DB2 crawlers

You use the DB2 crawler to include IBM® DB2® databases in a collection.

If you use IBM Federation Server to federate and create nickname tables for the following database system types, you can use the DB2 crawler to crawl the tables through the nicknames:
  • CA-Datacom
  • IBM DB2 for z/OS®
  • DB2 for iSeries
  • IBM Informix®
  • IMS
  • Oracle
  • Microsoft SQL Server
  • Software AG Adabas
  • Sybase
  • VSAM

You must configure a separate crawler for each database server that you want to crawl. When you configure the crawler, you specify options for how the crawler is to crawl all databases on the same server. You also select the specific tables that you want to crawl in each database.

The tables that you select for crawling must be database tables, nickname tables, or views. The DB2 crawler does not support joined tables.

Crawler connection credentials

When you create the crawler, you can specify credentials that allow the crawler to connect to the sources to be crawled. You can also configure connection credentials when you specify general security settings for the system. If you use the latter approach, multiple crawlers and other system components can use the same credentials. For example, the search servers can use the credentials when determining whether a user is authorized to access content.

Crawler server configuration

Before you can crawl database tables, you must install the 64-bit version of the DB2 Client on the crawler server. You must then run the escrdb2 script on the crawler server. This script, which is provided with Watson Explorer Content Analytics, enables the DB2 crawler to communicate with database servers.

Event publishing

If you use IBM Data Event Publisher, and if you associate the databases that you want to crawl with publishing queue maps, the DB2 crawler can use the maps to crawl updates to the database tables.

A publishing queue map identifies a WebSphere MQ queue that receives XML messages when updates to a database table are published. The crawler listens to the queue for information about these published events and updates the crawl space when tables are updated (the first time that the crawler crawls a table, the crawler crawls all of the documents).

Event publishing allows new and changed documents to become available for searching on a faster basis than documents that the crawler crawls according to the crawler schedule.

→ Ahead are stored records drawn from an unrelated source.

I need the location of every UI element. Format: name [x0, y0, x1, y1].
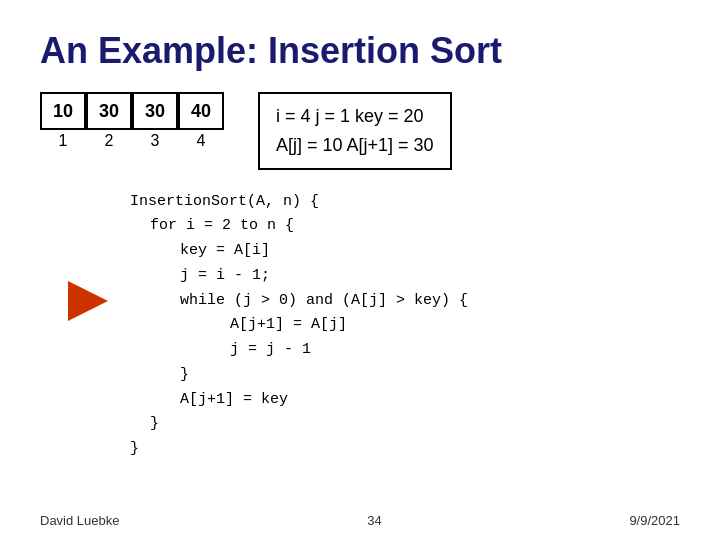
array-cell-1: 30 [86, 92, 132, 130]
code-line-5: A[j+1] = A[j] [130, 313, 680, 338]
code-line-10: } [130, 437, 680, 462]
code-line-7: } [130, 363, 680, 388]
array-cell-3: 40 [178, 92, 224, 130]
footer-page: 34 [367, 513, 381, 528]
code-line-0: InsertionSort(A, n) { [130, 190, 680, 215]
array-index-0: 1 [40, 132, 86, 150]
code-line-4: while (j > 0) and (A[j] > key) { [130, 289, 680, 314]
array-index-2: 3 [132, 132, 178, 150]
code-line-2: key = A[i] [130, 239, 680, 264]
arrow-container [68, 281, 108, 331]
code-line-6: j = j - 1 [130, 338, 680, 363]
array-index-3: 4 [178, 132, 224, 150]
array-boxes: 10 30 30 40 [40, 92, 224, 130]
code-line-8: A[j+1] = key [130, 388, 680, 413]
info-box: i = 4 j = 1 key = 20 A[j] = 10 A[j+1] = … [258, 92, 452, 170]
array-container: 10 30 30 40 1 2 3 4 [40, 92, 224, 150]
code-line-3: j = i - 1; [130, 264, 680, 289]
top-section: 10 30 30 40 1 2 3 4 i = 4 j = 1 key = 20… [40, 92, 680, 170]
footer: David Luebke 34 9/9/2021 [40, 513, 680, 528]
code-line-1: for i = 2 to n { [130, 214, 680, 239]
array-cell-0: 10 [40, 92, 86, 130]
slide-title: An Example: Insertion Sort [40, 30, 680, 72]
slide: An Example: Insertion Sort 10 30 30 40 1… [0, 0, 720, 540]
info-line2: A[j] = 10 A[j+1] = 30 [276, 131, 434, 160]
arrow-icon [68, 281, 108, 321]
array-index-1: 2 [86, 132, 132, 150]
footer-date: 9/9/2021 [629, 513, 680, 528]
code-line-9: } [130, 412, 680, 437]
array-indices: 1 2 3 4 [40, 130, 224, 150]
footer-author: David Luebke [40, 513, 120, 528]
code-section: InsertionSort(A, n) { for i = 2 to n { k… [40, 190, 680, 462]
array-cell-2: 30 [132, 92, 178, 130]
info-line1: i = 4 j = 1 key = 20 [276, 102, 434, 131]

If some or all of the tables are configured to use event publishing, you can specify information that enables the crawler to access WebSphere MQ and the publishing queue maps when you configure the crawler.

You must also ensure that WebSphere MQ and Data Event Publisher are configured on the server to be crawled, and that the WebSphere MQ client module is configured on the crawler server. Complete the following tasks to use event publishing with a DB2 crawler:

Configuration overview

When you create the crawler, a wizard helps you do these tasks:
  • Specify properties that control how the crawler operates and uses system resources. The crawler properties control how the crawler crawls all of the databases on a particular database server.
  • Specify information about the types of databases that you want to crawl.

    If you plan to crawl remote databases that are not cataloged on the local database server, you must start the DB2 Administration Server on the remote server before you can use the DB2 crawler to crawl those databases. You must also specify the host name and port of the remote database server when you configure the crawler.

  • Specify the databases that you want to crawl.

    If you set up a DB2 crawler with an IBM DB2 client that does not support Configuration Assistant, databases cannot be discovered by the discovery processes. You must specify the name of the databases to crawl when you configure the crawler.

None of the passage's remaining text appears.